Visualization Outputs
The local FASTQ package always writes visualizations/index.html and visualizations/visualization_manifest.json. With only FASTQs, this is a read-QC/readiness bundle. If an ASV/feature table is available, pass it to the runner with --asv-table to generate alpha diversity, Bray-Curtis PCoA, and rarefaction artifacts. If a feature taxonomy table is available, pass --taxonomy-table to generate taxa barplots. When downstream tables are labeled synthetic or contain sample columns that are not present in the real sample sheet, the runner marks the run review-only and blocks beta-diversity/PCoA unless --allow-synthetic-diversity is set explicitly.

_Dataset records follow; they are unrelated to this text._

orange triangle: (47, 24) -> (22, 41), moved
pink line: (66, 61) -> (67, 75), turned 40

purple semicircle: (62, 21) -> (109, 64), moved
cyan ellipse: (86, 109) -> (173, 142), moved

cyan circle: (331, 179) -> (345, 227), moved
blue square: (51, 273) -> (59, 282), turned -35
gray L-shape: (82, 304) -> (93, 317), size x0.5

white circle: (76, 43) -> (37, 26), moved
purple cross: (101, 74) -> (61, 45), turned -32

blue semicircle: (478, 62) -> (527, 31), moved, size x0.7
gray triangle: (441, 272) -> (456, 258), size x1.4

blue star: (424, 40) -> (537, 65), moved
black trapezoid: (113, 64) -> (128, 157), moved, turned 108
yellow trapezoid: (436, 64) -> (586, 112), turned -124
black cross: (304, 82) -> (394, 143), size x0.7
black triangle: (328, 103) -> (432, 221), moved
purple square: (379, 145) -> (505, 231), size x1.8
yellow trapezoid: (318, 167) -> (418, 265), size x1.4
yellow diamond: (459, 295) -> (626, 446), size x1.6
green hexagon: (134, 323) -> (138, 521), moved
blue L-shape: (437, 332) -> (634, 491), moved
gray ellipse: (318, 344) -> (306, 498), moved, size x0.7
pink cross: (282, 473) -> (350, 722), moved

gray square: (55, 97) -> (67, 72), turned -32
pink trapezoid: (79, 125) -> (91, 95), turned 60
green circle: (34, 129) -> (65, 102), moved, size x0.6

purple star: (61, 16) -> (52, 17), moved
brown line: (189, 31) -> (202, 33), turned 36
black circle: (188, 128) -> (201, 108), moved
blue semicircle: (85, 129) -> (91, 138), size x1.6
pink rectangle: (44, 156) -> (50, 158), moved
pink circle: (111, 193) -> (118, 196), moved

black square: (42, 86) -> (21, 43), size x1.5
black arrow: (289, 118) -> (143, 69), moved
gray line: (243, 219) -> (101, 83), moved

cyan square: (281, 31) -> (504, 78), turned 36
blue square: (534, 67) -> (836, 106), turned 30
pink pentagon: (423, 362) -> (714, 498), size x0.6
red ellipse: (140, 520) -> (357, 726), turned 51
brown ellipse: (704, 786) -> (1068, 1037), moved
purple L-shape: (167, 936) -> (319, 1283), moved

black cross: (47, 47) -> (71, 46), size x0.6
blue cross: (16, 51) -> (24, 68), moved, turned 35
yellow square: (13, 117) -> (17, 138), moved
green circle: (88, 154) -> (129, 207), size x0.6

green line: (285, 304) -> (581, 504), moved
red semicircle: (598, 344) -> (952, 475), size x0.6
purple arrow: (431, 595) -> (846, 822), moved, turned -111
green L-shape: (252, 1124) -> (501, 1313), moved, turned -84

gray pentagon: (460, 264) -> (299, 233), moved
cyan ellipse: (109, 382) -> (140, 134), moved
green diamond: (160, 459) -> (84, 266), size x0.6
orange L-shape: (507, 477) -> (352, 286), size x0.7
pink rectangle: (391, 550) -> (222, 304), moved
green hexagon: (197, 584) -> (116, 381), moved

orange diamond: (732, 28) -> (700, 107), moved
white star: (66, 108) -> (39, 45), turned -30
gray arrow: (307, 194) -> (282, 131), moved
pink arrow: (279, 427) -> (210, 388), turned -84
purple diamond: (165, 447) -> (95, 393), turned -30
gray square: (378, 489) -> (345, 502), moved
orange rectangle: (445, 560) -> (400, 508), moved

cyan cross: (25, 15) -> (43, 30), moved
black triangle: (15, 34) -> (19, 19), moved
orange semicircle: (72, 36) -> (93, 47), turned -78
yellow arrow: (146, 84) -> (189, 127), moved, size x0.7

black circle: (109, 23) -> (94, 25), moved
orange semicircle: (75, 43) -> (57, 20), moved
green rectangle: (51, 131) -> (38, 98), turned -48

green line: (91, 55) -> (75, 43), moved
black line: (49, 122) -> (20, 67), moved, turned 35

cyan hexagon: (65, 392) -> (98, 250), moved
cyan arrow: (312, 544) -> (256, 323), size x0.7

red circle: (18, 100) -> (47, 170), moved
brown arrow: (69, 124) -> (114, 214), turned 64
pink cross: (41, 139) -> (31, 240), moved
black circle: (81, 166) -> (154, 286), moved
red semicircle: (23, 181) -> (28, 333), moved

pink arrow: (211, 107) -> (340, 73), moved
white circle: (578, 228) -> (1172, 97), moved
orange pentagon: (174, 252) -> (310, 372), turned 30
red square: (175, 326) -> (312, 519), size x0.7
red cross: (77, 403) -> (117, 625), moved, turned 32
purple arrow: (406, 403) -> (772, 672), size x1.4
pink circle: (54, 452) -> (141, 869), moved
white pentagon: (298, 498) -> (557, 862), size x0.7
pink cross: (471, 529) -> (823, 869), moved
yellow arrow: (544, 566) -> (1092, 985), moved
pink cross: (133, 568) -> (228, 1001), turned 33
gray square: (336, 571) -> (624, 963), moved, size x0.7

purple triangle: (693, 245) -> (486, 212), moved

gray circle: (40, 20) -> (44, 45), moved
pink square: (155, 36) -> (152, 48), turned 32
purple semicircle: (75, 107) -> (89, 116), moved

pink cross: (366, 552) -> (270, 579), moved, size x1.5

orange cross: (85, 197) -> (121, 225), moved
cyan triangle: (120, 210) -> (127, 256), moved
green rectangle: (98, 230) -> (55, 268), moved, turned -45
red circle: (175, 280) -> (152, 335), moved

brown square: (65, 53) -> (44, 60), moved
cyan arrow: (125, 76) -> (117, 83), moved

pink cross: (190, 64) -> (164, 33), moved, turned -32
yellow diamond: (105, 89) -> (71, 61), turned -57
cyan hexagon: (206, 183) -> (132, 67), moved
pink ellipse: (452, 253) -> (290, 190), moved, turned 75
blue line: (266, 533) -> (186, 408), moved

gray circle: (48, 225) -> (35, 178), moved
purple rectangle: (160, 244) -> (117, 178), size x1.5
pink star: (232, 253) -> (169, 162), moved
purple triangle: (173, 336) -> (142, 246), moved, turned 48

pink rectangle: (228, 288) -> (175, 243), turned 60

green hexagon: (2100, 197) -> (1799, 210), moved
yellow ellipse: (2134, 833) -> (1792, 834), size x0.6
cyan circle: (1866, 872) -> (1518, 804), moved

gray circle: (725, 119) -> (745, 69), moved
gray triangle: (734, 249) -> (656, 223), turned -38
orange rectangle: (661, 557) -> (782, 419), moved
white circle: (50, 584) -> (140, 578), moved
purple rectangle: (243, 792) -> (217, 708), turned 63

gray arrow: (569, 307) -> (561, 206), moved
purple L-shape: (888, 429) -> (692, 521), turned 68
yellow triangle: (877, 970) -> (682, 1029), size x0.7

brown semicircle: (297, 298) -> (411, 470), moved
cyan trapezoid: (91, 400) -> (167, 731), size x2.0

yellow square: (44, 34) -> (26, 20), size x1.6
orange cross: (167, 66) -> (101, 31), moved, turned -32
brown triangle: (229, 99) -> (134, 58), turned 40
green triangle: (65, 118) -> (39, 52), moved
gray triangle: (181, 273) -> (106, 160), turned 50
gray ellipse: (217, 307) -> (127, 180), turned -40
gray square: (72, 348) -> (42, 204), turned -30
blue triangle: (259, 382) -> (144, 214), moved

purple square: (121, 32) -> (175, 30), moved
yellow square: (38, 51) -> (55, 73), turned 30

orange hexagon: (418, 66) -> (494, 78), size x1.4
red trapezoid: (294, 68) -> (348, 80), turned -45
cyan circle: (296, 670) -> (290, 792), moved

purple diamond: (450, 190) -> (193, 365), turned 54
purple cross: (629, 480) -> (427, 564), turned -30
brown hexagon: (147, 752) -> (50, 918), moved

The run also emits qc_verdict.json and, for amplicon runs, qc_interpretation.json with machine-readable reason codes, a readiness verdict, and follow-on command templates for generating ASV/taxonomy tables and re-rendering plugin-native plots. Backend runs additionally write tables/amplicon_backend_summary.json so exported ASV, taxonomy, read-retention, and BIOM-conversion status are auditable. When a normalized ASV/feature table is available, the backend runner also writes tables/amplicon_diversity_summary.json, visualizations/amplicon_backend_dashboard.html, and SVG plots for sample depth, Shannon diversity, and top taxa/features. If the ASV table is absent, these outputs remain explicitly unavailable rather than inferred from FASTQ QC.
Guardrails
- Do not choose truncation lengths before looking at quality distributions.
- Do not mix taxonomy database versions without recording them.
- Preserve negative controls and extraction blanks in metadata.